▸ Task brief: One part of the entries below is wanted: the lines from the one containing "social.AbstractThe aim of this" through the one containing "Open Booking Page". Write those out exactly and nothing else.

(Extracted records)
►

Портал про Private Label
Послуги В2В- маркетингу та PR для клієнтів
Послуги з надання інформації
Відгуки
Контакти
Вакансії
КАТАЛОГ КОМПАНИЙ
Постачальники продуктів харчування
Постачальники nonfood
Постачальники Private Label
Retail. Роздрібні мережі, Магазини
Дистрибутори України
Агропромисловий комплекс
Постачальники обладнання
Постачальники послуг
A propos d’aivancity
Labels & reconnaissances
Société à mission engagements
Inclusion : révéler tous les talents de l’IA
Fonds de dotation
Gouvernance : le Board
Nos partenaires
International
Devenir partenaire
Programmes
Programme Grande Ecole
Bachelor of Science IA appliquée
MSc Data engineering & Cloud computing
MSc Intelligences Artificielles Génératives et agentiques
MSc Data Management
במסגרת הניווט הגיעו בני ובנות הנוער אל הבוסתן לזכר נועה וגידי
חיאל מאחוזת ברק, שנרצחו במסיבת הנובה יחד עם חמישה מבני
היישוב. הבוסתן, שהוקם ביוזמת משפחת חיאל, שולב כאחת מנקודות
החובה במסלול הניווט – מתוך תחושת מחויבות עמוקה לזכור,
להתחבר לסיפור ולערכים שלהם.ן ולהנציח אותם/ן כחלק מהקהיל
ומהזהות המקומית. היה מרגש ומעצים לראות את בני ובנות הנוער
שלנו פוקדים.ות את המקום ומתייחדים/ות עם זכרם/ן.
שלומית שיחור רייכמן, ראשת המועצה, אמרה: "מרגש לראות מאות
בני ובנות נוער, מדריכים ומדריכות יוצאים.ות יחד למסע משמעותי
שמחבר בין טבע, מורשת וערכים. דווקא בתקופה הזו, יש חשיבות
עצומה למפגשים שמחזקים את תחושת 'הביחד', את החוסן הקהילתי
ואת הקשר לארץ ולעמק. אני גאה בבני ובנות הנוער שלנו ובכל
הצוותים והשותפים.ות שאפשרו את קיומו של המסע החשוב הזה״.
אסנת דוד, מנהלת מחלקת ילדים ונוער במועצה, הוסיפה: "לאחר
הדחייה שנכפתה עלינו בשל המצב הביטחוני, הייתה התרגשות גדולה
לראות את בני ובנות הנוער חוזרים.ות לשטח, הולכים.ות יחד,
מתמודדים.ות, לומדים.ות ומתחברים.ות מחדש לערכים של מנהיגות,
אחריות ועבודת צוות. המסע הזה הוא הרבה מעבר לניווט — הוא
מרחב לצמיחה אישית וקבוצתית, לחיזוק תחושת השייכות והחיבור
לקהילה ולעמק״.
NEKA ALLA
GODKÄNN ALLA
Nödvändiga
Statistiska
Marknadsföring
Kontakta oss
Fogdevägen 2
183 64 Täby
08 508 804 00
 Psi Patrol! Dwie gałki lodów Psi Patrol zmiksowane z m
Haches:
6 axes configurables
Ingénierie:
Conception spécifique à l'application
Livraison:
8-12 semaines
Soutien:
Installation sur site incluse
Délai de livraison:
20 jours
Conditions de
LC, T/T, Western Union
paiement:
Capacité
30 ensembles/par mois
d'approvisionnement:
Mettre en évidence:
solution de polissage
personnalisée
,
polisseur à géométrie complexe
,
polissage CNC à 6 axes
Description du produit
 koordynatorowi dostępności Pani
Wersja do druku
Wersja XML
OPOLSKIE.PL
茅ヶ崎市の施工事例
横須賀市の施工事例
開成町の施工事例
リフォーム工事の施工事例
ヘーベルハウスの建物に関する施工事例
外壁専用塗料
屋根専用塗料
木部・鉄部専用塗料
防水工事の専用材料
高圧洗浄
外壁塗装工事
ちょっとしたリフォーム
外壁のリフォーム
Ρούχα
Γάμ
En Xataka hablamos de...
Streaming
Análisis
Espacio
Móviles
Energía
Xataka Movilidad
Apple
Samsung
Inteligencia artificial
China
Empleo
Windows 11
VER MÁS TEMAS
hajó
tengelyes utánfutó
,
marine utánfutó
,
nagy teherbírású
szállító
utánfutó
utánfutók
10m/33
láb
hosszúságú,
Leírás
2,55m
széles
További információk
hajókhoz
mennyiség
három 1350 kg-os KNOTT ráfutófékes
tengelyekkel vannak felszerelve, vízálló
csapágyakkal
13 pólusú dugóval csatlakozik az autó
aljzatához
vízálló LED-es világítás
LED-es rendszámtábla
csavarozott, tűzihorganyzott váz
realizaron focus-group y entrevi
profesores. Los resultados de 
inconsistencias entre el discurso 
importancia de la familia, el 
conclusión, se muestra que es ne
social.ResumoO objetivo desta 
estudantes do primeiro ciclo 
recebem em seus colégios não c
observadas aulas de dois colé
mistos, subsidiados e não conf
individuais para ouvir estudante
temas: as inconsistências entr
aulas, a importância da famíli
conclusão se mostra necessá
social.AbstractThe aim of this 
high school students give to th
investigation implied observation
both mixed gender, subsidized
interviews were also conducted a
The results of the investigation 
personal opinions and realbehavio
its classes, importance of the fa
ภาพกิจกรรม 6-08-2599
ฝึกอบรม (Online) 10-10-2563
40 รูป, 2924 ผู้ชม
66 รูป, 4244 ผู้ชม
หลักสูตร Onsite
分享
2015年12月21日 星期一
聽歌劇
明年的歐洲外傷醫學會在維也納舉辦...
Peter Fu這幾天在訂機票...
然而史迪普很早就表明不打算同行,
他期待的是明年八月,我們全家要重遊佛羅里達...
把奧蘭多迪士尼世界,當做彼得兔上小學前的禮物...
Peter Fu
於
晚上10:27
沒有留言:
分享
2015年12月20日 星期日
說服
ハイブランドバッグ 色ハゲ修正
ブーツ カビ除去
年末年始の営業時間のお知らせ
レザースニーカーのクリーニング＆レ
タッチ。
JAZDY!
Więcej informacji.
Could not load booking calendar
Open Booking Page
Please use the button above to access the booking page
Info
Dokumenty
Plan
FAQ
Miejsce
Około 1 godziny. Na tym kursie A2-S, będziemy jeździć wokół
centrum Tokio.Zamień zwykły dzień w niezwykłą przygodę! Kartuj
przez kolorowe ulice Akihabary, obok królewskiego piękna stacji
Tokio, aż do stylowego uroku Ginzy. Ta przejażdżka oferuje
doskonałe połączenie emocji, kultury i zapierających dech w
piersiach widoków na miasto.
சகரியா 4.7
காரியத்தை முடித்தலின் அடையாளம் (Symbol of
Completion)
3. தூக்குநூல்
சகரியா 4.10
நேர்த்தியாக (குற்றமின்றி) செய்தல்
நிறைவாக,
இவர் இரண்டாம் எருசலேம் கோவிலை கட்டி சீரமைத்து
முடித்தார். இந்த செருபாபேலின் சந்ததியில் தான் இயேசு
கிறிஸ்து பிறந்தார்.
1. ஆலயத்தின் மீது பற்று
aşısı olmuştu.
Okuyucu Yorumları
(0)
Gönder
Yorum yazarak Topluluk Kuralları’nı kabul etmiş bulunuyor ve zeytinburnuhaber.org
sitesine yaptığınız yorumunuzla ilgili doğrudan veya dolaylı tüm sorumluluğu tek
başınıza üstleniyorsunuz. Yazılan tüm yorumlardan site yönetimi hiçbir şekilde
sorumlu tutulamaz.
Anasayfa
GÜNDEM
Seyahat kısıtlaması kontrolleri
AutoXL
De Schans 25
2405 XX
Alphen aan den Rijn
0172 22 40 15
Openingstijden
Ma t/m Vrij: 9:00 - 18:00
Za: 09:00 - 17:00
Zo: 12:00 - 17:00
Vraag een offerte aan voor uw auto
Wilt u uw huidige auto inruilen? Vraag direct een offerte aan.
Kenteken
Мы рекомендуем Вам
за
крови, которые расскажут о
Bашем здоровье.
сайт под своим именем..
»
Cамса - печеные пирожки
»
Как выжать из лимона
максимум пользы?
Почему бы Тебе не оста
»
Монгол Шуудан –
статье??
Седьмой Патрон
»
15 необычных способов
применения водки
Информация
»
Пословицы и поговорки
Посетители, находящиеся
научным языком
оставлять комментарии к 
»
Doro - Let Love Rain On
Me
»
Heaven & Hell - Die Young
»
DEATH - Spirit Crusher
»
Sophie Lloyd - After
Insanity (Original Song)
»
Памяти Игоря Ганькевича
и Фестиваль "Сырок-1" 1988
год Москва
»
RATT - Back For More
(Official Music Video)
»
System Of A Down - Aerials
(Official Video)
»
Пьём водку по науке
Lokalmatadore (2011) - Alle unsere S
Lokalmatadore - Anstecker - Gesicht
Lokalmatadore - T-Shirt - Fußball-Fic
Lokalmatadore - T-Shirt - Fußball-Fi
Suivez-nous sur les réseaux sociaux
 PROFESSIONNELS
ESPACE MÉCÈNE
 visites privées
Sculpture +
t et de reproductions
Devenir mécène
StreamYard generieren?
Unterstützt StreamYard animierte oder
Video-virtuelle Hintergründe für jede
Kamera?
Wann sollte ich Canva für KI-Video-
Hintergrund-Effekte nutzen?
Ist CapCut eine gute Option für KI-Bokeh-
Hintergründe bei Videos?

◄

▸ Output for this task:
social.AbstractThe aim of this 
high school students give to th
investigation implied observation
both mixed gender, subsidized
interviews were also conducted a
The results of the investigation 
personal opinions and realbehavio
its classes, importance of the fa
ภาพกิจกรรม 6-08-2599
ฝึกอบรม (Online) 10-10-2563
40 รูป, 2924 ผู้ชม
66 รูป, 4244 ผู้ชม
หลักสูตร Onsite
分享
2015年12月21日 星期一
聽歌劇
明年的歐洲外傷醫學會在維也納舉辦...
Peter Fu這幾天在訂機票...
然而史迪普很早就表明不打算同行,
他期待的是明年八月,我們全家要重遊佛羅里達...
把奧蘭多迪士尼世界,當做彼得兔上小學前的禮物...
Peter Fu
於
晚上10:27
沒有留言:
分享
2015年12月20日 星期日
說服
ハイブランドバッグ 色ハゲ修正
ブーツ カビ除去
年末年始の営業時間のお知らせ
レザースニーカーのクリーニング＆レ
タッチ。
JAZDY!
Więcej informacji.
Could not load booking calendar
Open Booking Page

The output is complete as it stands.